◆ TASK TO CARRY OUT
Take the line containing "wytrzymałością oraz odpornością na działanie" and every line after it to the end of the data, and write them out exactly as they appear.

◆ DATA IN THIS EXERCISE
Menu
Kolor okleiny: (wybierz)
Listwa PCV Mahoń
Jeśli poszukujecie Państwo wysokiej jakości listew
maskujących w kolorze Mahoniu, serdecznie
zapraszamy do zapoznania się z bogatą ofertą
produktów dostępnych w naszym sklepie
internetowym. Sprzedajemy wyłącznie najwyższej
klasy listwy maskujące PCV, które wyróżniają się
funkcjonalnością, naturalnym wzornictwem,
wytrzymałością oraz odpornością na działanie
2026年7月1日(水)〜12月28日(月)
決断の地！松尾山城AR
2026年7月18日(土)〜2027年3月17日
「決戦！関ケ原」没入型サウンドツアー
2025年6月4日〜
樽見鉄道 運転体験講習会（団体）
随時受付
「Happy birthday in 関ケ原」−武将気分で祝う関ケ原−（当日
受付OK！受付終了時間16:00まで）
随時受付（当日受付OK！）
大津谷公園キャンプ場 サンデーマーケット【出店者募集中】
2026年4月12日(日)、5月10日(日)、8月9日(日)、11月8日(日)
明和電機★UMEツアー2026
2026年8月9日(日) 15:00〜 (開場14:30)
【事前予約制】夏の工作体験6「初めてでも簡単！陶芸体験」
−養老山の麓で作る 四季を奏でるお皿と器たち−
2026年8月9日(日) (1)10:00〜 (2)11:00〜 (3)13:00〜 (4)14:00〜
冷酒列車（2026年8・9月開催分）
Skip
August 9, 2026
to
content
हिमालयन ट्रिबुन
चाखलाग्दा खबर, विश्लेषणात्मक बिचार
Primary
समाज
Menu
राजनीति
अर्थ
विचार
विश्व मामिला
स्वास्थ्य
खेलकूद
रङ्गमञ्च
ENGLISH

◆ TASK SOLUTION
wytrzymałością oraz odpornością na działanie
2026年7月1日(水)〜12月28日(月)
決断の地！松尾山城AR
2026年7月18日(土)〜2027年3月17日
「決戦！関ケ原」没入型サウンドツアー
2025年6月4日〜
樽見鉄道 運転体験講習会（団体）
随時受付
「Happy birthday in 関ケ原」−武将気分で祝う関ケ原−（当日
受付OK！受付終了時間16:00まで）
随時受付（当日受付OK！）
大津谷公園キャンプ場 サンデーマーケット【出店者募集中】
2026年4月12日(日)、5月10日(日)、8月9日(日)、11月8日(日)
明和電機★UMEツアー2026
2026年8月9日(日) 15:00〜 (開場14:30)
【事前予約制】夏の工作体験6「初めてでも簡単！陶芸体験」
−養老山の麓で作る 四季を奏でるお皿と器たち−
2026年8月9日(日) (1)10:00〜 (2)11:00〜 (3)13:00〜 (4)14:00〜
冷酒列車（2026年8・9月開催分）
Skip
August 9, 2026
to
content
हिमालयन ट्रिबुन
चाखलाग्दा खबर, विश्लेषणात्मक बिचार
Primary
समाज
Menu
राजनीति
अर्थ
विचार
विश्व मामिला
स्वास्थ्य
खेलकूद
रङ्गमञ्च
ENGLISH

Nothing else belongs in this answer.